This paper offers two alternative sector classification methods in order to classify companies more accurately.

Introduction

During the early 1900s, various departments of the US government initiated research and studies on the various industries and their different functions. Due to the lack of set standards, each department ended up using its own methodology. Consolidating information across multiple sources became a challenge. The Standard Industrial Classification (SIC) was hence proposed as a uniform classification system, aimed to represent major industries, sub-class and specific function/product, and was formally adopted in 1937. 

However, SIC was facing a challenge because of the change in the economic environment. After that, the Global Industry Classification System (GICS) was launched by Standard & Poor's (S&P) and Morgan Stanley (MSCI) in August 1999. The standard provides a comprehensive, globally consistent definition of economic sectors and industries for the global financial industry. As an industry classification model, GICS has gained worldwide recognition for its significance in not only providing a solid basis for the creation of easily replicated, tailored portfolios but also in making the study of economic sectors and industries more comparable on a global scale. Since then, GICS is widely accepted as the default method for classifying companies.

Although it solves some disadvantages of the SIC method, GICS still has some drawbacks. For example, FAANG stocks (Facebook, Apple, Amazon, Netflix,  Google) are recognized as tech stocks in a general sense, some of them are not put into the tech sector ironically. Facebook and Google have been put into the communication services select sector. Amazon has been put into the consumer discretionary select sector.

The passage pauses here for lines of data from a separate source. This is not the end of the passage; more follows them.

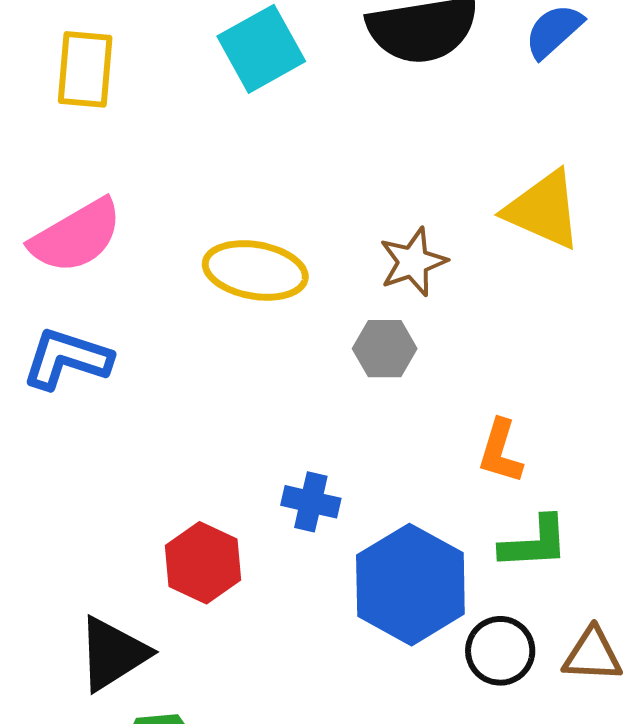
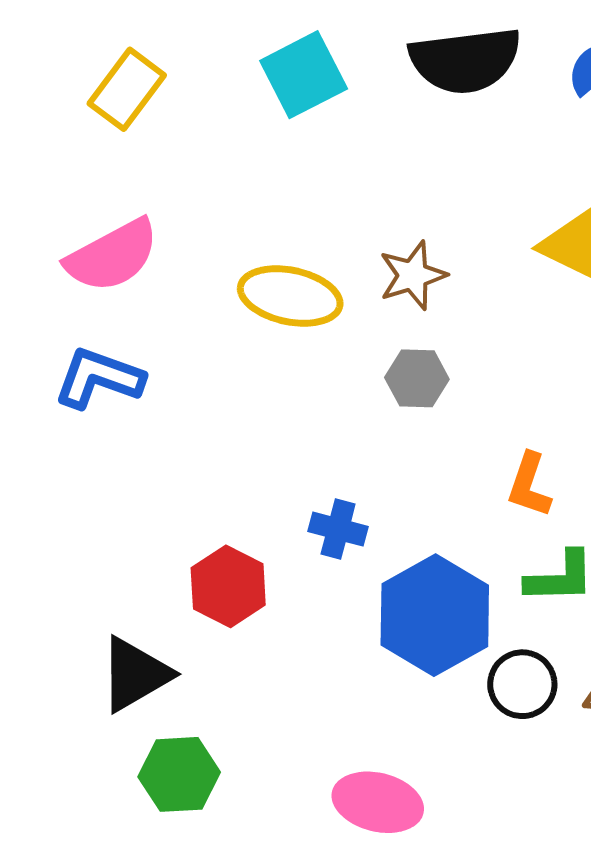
yellow rectangle: (85, 69) -> (127, 89), turned 30
brown star: (413, 262) -> (413, 275), moved

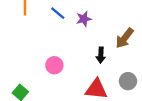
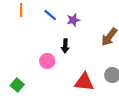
black arrow: (101, 55) -> (65, 46), moved

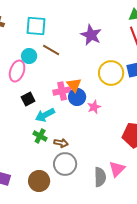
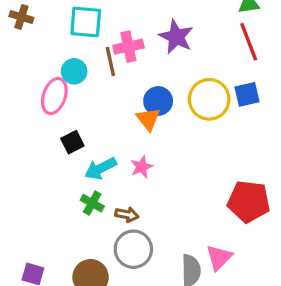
brown line: (51, 50) -> (110, 61), turned 48
pink cross: (62, 91) -> (128, 47), moved
blue circle: (77, 97) -> (158, 101), moved
pink star: (94, 107) -> (142, 167), moved

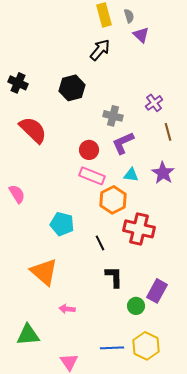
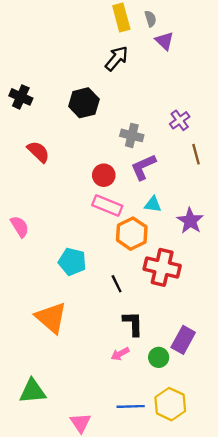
red semicircle: (33, 130) -> (38, 152), size x0.7
purple star: (163, 173) -> (190, 221), moved
pink arrow: (67, 309) -> (120, 354), moved, turned -35

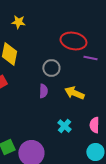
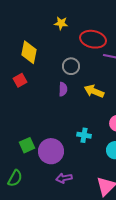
yellow star: (18, 22) -> (61, 23), moved
cyan cross: (64, 126) -> (84, 135), moved, turned -32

This paper offers two alternative sector classification methods in order to classify companies more accurately.

Method 1: Grouping stocks using price data

To identify stocks that might move together in the future, a natural approach is to find those that have moved together in the recent past. To do this, statistical clustering methods can be applied to the covariance matrix of returns. Here we use Hierarchical Risk Parity (HRP).

The first step is to take price changes over some period and measure their correlation. 

A group of stocks that all lie close to one another can be considered a cluster, and there are many ways to identify clusters automatically once we have a distance measure. Clusters can themselves be grouped together into larger clusters, forming a hierarchy of nested groups. Eventually, the clusters will be large enough that there will be rough as many clusters as there are GICS sectors: we can then call these our covariance-based sectors.

The following graph shows how the world’s 13 largest companies by market cap are grouped together.


However, when more companies are added into the watchlist, the accuracy of performance will drop. For example, some companies which don't have tech business are grouped into tech cluster. Although we can run the Random Sample Consensus (RANSAC) to de-noise, some companies are still be wrongly clustered.

Method 2: Grouping stocks using NLP

Applying Natural Language Processing (NLP) to Section 1 of the 10-K annual filing required of US companies, which must include, “a description of the company’s business, including its main products and services, what subsidiaries it owns, and what markets it operates in”.

In analysing these filings there are two sorts of objects we want to assign to groups: first, we associate words in the documents with a limited set of dynamically learned topics, based on how often they occur together in a 10-K filing. To employ the distance metaphor again, words that often appear together in a document are considered close and are likely to be clustered together into the same topic. This means that a particular 10-K – and, therefore, a particular company – will be associated with a mixture of different topics with different weights.

For example. if the frequency of the following words "health, medical, care, healthcare, patient, hospital, service, medicare, product, FDA, drug, development, approval, patient, treatment, clinical, agreement, clinical trial, safety, disease, cell, pharmaceutical, technology" is high, there is a high probability that the company will be grouped into the healthcare sector.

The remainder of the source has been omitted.